News and Opinion from Sisters, Oregon
The welfare of the wildlife community is tied directly to dead trees.
Pine chipmunks can't make it without dead trees to forage on, live in, and hide from predators. It's the same story for northern flying squirrels, and ALL the woodpeckers and other birds, bats, a wide variety of arthropods, mushrooms and the essential building blocks of a healthy forest ecosystem - they're found in wildlife trees (WLT).
Not enough can be said about the values of WLT in a forest community. I have a photo showing a northern flying squirrel peering out at me from its home in an abandoned woodpecker cavity, checking out the WLT sign I was attaching to an old dead tree some designate as a "snag" - only good for firewood.
Back in the glory days of logging, timber fallers of the Brooks-Scanlon Timber Company - who once had a magnificent lumber mill in Bend, and a sizable camp in Sisters - were paid 50 cents each to fall them, as they were considered a threat to timber operations and a fire hazard.
Today we know that several species of migratory bats use abandoned woodpecker nest cavities and the loose bark on a WLT for a day roost. Native small owls, such as the northern pygmy, western screech, northern saw-whet and the wandering flammulated owl (which travels between Panama and Central Oregon annually) use the tree cavities for a place to hide and for nesting.
Douglas's squirrels, yellow pine chipmunks, and tree voles will also use empty cavities for their homes. And the species of woodpeckers that utilize tree cavities in WLTs cover our smallest - the downy - to the largest - pileated - woodpeckers, along with the signature woodpecker of the Deschutes National Forest - the white-headed. Birders from all over the world come to Sisters to place that woodpecker on their Life List of Birds.
Take a look at that bunch of pine chipmunks all over the big, old ponderosa WLT. I found that tree back in the mid-'70s while I was employed with the Forest Service as a seasonal wildlife tech. Part of my job was identifying and marking WLTs on the Fort Rock District of the Deschutes National Forest.

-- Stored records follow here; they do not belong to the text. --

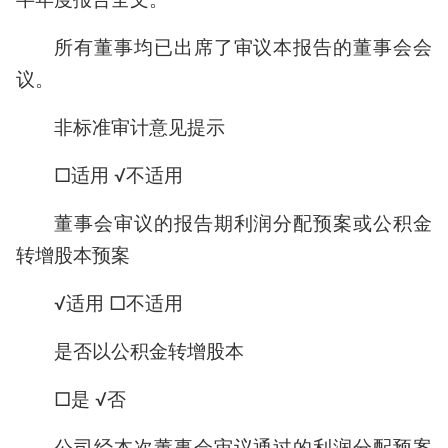
所有董事均已出席了审议本报告的董事会会
议。
非标准审计意见提示
□适用 √不适用
董事会审议的报告期利润分配预案或公积金
转增股本预案
√适用 □不适用
是否以公积金转增股本
□是 √否
公司经本次董事会审议通过的利润分配预案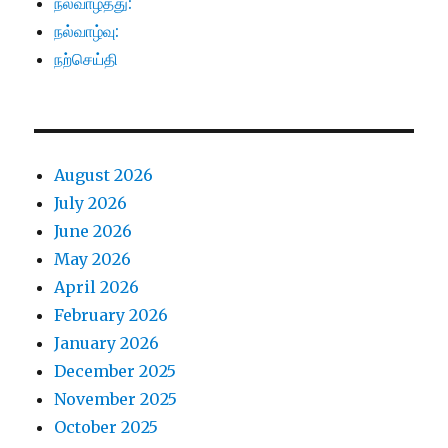
நல்வாழ்த்து:
நல்வாழ்வு:
நற்செய்தி
August 2026
July 2026
June 2026
May 2026
April 2026
February 2026
January 2026
December 2025
November 2025
October 2025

The soon-to-be-a-snag came to my attention as I was slowly driving through an old-growth ponderosa stand way down in the southeast end of the district. What caught my eye was the abundance of wildlife running all over it and when I looked up, the dead branches way up near the top. The tree was, from my guess, post-clear-cut days of the '20s and '30s, shot-to-death by someone who was using the silviculturist tag for a target.
There were at least 50 pine chipmunks running all over the tree, and as I got out of the pickup for a closer look, five or six red-napped sapsuckers flew off (and I thought a Williamson's was among them). On the back side of the tree a white-headed and two downy woodpeckers flew off, and as I continued around the tree, a northern flicker yelled at me as it flew off.
"What's the big attraction?" I asked myself. As I got closer, I saw it. There was a light yellowish fluid slowly seeping from sapsucker wells, and the pine chipmunks were going nuts over it. Being curious, I went over for a closer look. Even though I was only inches away, it wasn't until I put my nose an inch from the last chipmunk before it scampered that I got a hint.
A familiar scent wafted into my nostrils as I went for a closer look, and upon impulse, I stuck out my tongue and got a small slurp of the fluid. It tasted just like White Lightnin'! No wonder everyone was so happy and so bold to be visiting that tree, it was the Ponderosa Brewery of the Fort Rock District.
My theory was the tree was dying, and as it did so, photosynthesis was slowing down and all the fluid the tree took up was now slowly obeying gravity. However, sap going back into the soil was a slow process, and as the fluids seeped down they mixed with natural sugars and other elements - and perhaps began to ferment in the heat of day and cold of night into a very tasty brew.
In any event - however the cocktail got into the tree - everyone that came into contact with it not only quenched their thirst, but found another value of a WLT in the Deschutes National Forest.